A large survey of 11,000 stores have found that fully 43% are sold out of baby formula. More mothers are breast-feeding their babies these days, but most still find themselves using baby formula at one point or another in their child’s first six months of life. A formula shortage panic is part and parcel of a society that is unprepared for shortages in the face of disasters and other upheavals.
In this case, the formula shortage is thought to be due to a major recall by one of the three companies that make the product: Abbott labs. Recently, several infants were hospitalized with cronobacter sakazakii, a bacterium that was identified in the company’s Michigan plant. One of the babies is reported to have died. Supply chain issues may also be a factor in the current crisis.
If you have Abbott products in your pantry, the Food and Drug Administration (FDA) asks that you check to see if it might be at risk for contamination. Recalled lots can be identified. Check to see if the first two digits of the product code are 22 through 37, the code contains K8, SH, or Z2, and has an expiration date later than April 1, 2022. Abbott’s website has a search feature that allows you to plug in your lot numbers to see if it’s part of the recall.
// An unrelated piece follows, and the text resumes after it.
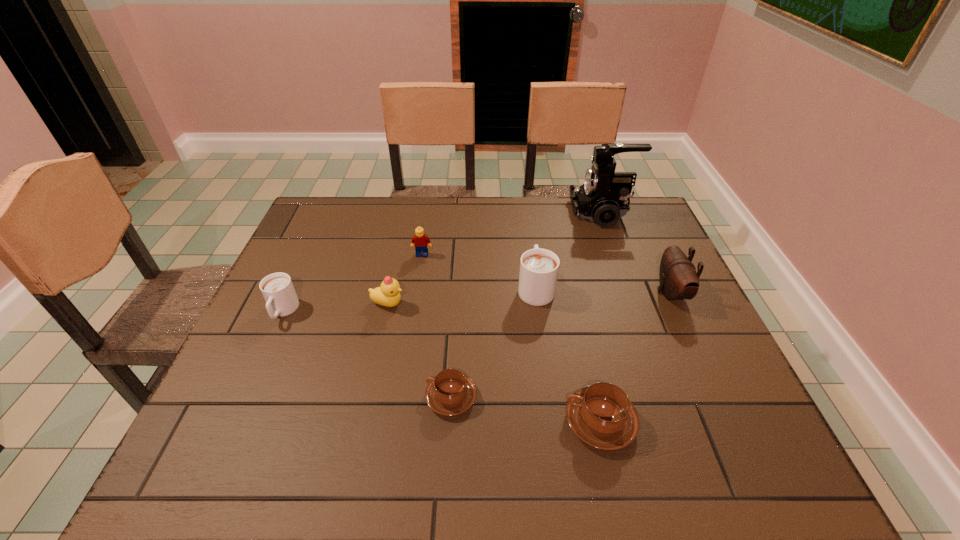 Where is `vacant space situated 0.060m on the side with the handle of the tallest cappuccino`? This screenshot has width=960, height=540. vacant space situated 0.060m on the side with the handle of the tallest cappuccino is located at coordinates (531, 256).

Baby formula is meant to be as close to human breast milk as possible, making an acceptable substitute difficult to find. What to do? You should first consult with your pediatrician, of course, about the issue. Some pediatricians say that Pedialyte is an option for a day or so to keep the baby hydrated. Others say that toddler formula will do for a few days while you’re hunting for the right stuff. Infants over one year of age on formula can slowly transition to whole milk. A few say small amounts of cow’s milk can even be given in babies 6 month of age or over for a short time.
The brands removed from supermarket shelves include popular brands like Similac, Alimentum, and Elecare. Pediatricians from Prisma Health are reported in South Carolina’s Greenville News as suggesting the following substitutes for recalled products:
Similac 360 Total Care/Advance substitutions: Gerber Good Start Gentle, Enfamil Infant, Enfamil NeuroPro, Enfamil Enspire, Up&Up Advantage/Infant, Parent’s Choice Advantage/Infant
If these options are not available, there isn’t a lot of advice that the government or the pediatric establishment give as alternatives. They recommend continuing to breastfeed or returning to breastfeeding if the infant was recently weaned. Another suggestion is to search for it in places other than supermarkets: pharmacies, for example. Look in areas where the infant population is low (such as senior communities), you may find more available there. Of course, if you can find your baby’s formula online from a trusted source, use that avenue.
If you do find a supply, though, the government says not to get more than a month’s worth (because that’s just greedy). Needless to say, advice like this goes against the grain for preparedness folk.
It’s possible that an infant could transition to solid food. A baby that’s ready should be able to:
remain stable in a sitting position.
hold their head steady while sitting up.
have sufficient coordination so they can look at food, pick it up, and put it in their mouth by themselves.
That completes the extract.